The remedy for an accused physician facing grave professional consequences as the result of whistleblowing and subsequent retaliation is to file a lawsuit against perceived sham peer review. Hence, wrongfully accused physicians have started “filing complaints with professional boards against the perpetrators of sham peer review for professional misconduct” [13].
A physician is most likely to succeed in court when there is evidence that the procedure that was used in the investigation and decision-making process was in retaliation and/or fundamentally flawed. A first step to regain trust is for hospitals to voluntarily forgo their legal immunity against lawsuits by an accused physician with a legitimate claim that peer review was corrupt. “Immunity should be taken away or at least modified to deter any bad-faith use of the law” [7].

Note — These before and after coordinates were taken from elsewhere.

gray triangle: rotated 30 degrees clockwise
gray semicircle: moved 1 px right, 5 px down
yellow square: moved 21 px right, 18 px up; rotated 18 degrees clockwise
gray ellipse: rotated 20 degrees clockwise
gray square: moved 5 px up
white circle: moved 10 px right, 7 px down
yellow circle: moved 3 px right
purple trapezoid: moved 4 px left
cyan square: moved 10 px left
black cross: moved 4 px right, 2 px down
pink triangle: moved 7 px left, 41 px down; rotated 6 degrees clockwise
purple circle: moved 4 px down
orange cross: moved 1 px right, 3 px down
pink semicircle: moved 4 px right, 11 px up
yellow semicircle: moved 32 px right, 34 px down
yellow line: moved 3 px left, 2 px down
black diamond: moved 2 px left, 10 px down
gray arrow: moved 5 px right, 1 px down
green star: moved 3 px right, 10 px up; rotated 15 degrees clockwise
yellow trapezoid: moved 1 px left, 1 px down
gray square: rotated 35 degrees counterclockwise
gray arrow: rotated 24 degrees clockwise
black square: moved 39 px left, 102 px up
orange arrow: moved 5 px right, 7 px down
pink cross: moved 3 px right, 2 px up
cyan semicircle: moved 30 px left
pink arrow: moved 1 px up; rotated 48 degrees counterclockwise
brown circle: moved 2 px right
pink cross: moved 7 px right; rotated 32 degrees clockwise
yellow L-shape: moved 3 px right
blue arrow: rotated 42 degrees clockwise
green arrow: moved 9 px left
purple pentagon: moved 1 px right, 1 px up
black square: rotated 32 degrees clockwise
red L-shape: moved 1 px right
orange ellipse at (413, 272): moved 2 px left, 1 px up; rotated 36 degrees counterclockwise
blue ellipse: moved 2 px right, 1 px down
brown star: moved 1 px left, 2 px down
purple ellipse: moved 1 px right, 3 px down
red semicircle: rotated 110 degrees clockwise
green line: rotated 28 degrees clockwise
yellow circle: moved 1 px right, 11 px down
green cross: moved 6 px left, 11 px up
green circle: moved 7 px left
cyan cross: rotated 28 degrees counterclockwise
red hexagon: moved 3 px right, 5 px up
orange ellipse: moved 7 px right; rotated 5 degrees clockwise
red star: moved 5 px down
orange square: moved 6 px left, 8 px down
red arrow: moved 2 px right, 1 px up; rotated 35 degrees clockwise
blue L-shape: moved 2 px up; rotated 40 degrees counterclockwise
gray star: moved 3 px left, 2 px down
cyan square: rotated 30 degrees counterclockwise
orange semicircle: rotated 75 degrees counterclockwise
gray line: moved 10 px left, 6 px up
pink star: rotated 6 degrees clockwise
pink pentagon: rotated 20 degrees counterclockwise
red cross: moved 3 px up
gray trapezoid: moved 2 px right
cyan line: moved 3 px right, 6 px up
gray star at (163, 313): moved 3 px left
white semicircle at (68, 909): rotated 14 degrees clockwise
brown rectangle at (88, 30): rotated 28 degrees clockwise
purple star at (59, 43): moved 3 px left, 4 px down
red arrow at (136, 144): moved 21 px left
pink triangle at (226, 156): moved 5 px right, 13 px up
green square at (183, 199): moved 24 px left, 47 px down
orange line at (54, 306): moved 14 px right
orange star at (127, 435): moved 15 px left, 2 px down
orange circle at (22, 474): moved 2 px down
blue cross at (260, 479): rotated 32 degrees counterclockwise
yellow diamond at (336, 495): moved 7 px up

Courts of law are important game changers for the problem of sham peer review for retaliation due to whistleblowing. Yet many affected physicians still do not take legal action, primarily for financial reasons. Suing a hospital is expensive, time-consuming and requires mental resolve. This scenario highlights the need for an insurance product that provides a complete defense against wrongful hospital allegations of incompetent or disruptive behavior secondary to whistleblowing. Such an insurance product is currently not available but needs to be created. The time has come for hospitals to accept whistleblowing as an ethical process to improve the quality of patient care, to not engage in retaliatory actions against whistleblowing practitioners, to make peer review in case of counter allegations truly objective and fair without the cover of immunity, and for physicians to introduce a defense insurance system that, if necessary, fights retaliation and sham peer review with their career-threatening consequences.